After shooting a round of 73 in the fourth of six rounds, Evans was sitting in 51st place.
But he found some top form at just the right time as he went through the next two rounds at seven-under to move up the rankings.
And Evans, who is now competing in the Alfred Dunhill Championship at Leopard Creek in South Africa, believes he was helped by not being under pressure for those final two rounds.
“I was always told that you are never out of anything, especially when there are a lot of guys who are nervous and under pressure,” he said.
“I think it is easier to come from behind in a situation like that than maybe sitting on 10, 11 or 12 under par and have it in your head that you need to hold on.
“To go seven-under over the last two rounds, I did play very well but I was in a situation where I just had to go for it.
“I am just glad I came out of it with a Tour Card.”
Evans was invited on to the Challenge Tour this just and went on to miss just two cuts in 17 events while finishing in the top five on two occasions.
He has also made the cut in each of the five events he has played so far on the top tier.
His golf journey, however, actually started because of an injury when he was younger.

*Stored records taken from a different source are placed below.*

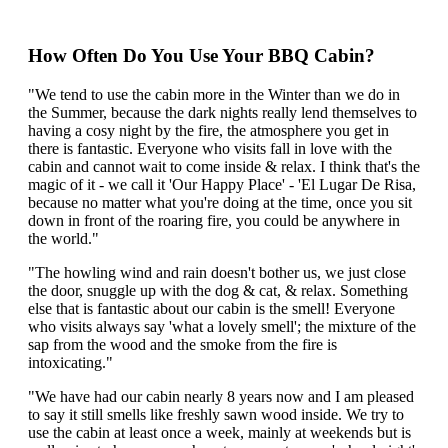
How Often Do You Use Your BBQ Cabin?
"We tend to use the cabin more in the Winter than we do in
the Summer, because the dark nights really lend themselves to
having a cosy night by the fire, the atmosphere you get in
there is fantastic. Everyone who visits fall in love with the
cabin and cannot wait to come inside & relax. I think that's the
magic of it - we call it 'Our Happy Place' - 'El Lugar De Risa,
because no matter what you're doing at the time, once you sit
down in front of the roaring fire, you could be anywhere in
the world."
"The howling wind and rain doesn't bother us, we just close
the door, snuggle up with the dog & cat, & relax. Something
else that is fantastic about our cabin is the smell! Everyone
who visits always say 'what a lovely smell'; the mixture of the
sap from the wood and the smoke from the fire is
intoxicating."
"We have had our cabin nearly 8 years now and I am pleased
to say it still smells like freshly sawn wood inside. We try to
use the cabin at least once a week, mainly at weekends but is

A big fan of football and, in particular, Liverpool, Evans was a talented player in his younger days.
“I played junior football at a good level but I broke my leg playing and when I came back I was no good,” he said.
“So my dad took me to the driving range to have a go at golf and that’s where it all started.”
Since then Evans has gone on to dominate on the local scene, which is something he cares deeply about.
He returned to play in this year’s NGU Open at Northants County and won it one shot from Wellingborough club-mate Kyson Lloyd.
But winning wasn’t the main objective as far as he was concerned.
“The sole reason I played in the NGU Open were to say thanks to the county union for all their support and to try to attract more people to play in it,” he added.
“The county game has been great to me so why wouldn’t I play in the tournament if I had the chance?
“I wasn’t going there to win it. It was nice to but that wasn’t the main purpose of doing it.
“I will try to do that as much as I can in the future and if it falls on a date when I can play next year then I will do it again.”